Eğer bu küçüklüklerini kabullenmişlerse, bunlardan her türlü rezilliği, hayasızlığı, adiliği açıkça yapabilecek bir insan modeli ortaya çıkar. Yani bu insanın artık kendisine karşı saygısı kalmamıştır. Yani kendisi yoktur... İnsan aslında bir ademdir, yoktur; ama insanın kendinde tamamen hiç bir varlık görmeyecek kadar bu zilleti aşırıya vardırması ifrattır. İnsan yine kendinden utanacak kadar kendine saygılı olmalıdır. Bu kadarcık varlık iddiası, haya ve iffet duygusudur. Bunun olmaması, hayanın kalkmasıdır... Aşırı varlık iddiası kibirdir. O da tefrittir. İkisinin ortasını bulmaksa, İslam'ın emrettiği, tasavvuf büyüklerinin ulaştığı tevazudur...

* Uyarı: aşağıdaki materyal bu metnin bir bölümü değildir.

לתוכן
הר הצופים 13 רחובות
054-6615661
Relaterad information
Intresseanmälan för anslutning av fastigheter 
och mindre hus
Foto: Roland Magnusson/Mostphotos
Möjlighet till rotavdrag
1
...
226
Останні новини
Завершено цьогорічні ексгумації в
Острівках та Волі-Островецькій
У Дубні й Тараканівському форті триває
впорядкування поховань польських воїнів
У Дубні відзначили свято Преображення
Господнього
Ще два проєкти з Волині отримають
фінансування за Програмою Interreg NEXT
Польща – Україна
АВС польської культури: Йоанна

Mesela, insanın bazı günahları kendine yakıştırmaması, onun kendisine saygısının olduğunu gösterir, bu güzel bir duygudur ve asla yitirilmemelidir.

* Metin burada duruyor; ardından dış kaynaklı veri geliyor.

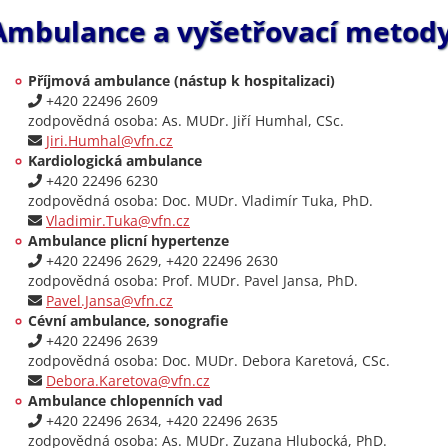
Ambulance a vyšetřovací metod
Příjmová ambulance (nástup k hospitalizaci)
+420 22496 2609
zodpovědná osoba: As. MUDr. Jiří Humhal, CSc.
Jiri.Humhal@vfn.cz
Kardiologická ambulance
+420 22496 6230
zodpovědná osoba: Doc. MUDr. Vladimír Tuka, PhD.
Vladimir.Tuka@vfn.cz
Ambulance plicní hypertenze
+420 22496 2629, +420 22496 2630
zodpovědná osoba: Prof. MUDr. Pavel Jansa, PhD.
Pavel.Jansa@vfn.cz
Cévní ambulance, sonografie
+420 22496 2639
zodpovědná osoba: Doc. MUDr. Debora Karetová, CSc.
Debora.Karetova@vfn.cz
Ambulance chlopenních vad
+420 22496 2634, +420 22496 2635
zodpovědná osoba: As. MUDr. Zuzana Hlubocká, PhD.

Zilletini kabullenmiş insanlar kompleksli insanlardır. Onları bu zillet rahatsız eder. Onu kabullenmemek için pasif veya aktif değişik tepkiler gösterirler. Dolayısıyla aşağılık kompleksinden kurtulmak için, kimi insanlar sosyalleşerek mücadele ederler; (ki o tür insanlara girgin kompleksli tabirini kullanırdı) kimileri de sosyalleşecek kadar cesur olamadıklarından toplumdan kendilerini soyutlayarak yalnızlaşırlar...
Toplumumuzda "içine kapanık" diye tarif edilen tipler bunlardır.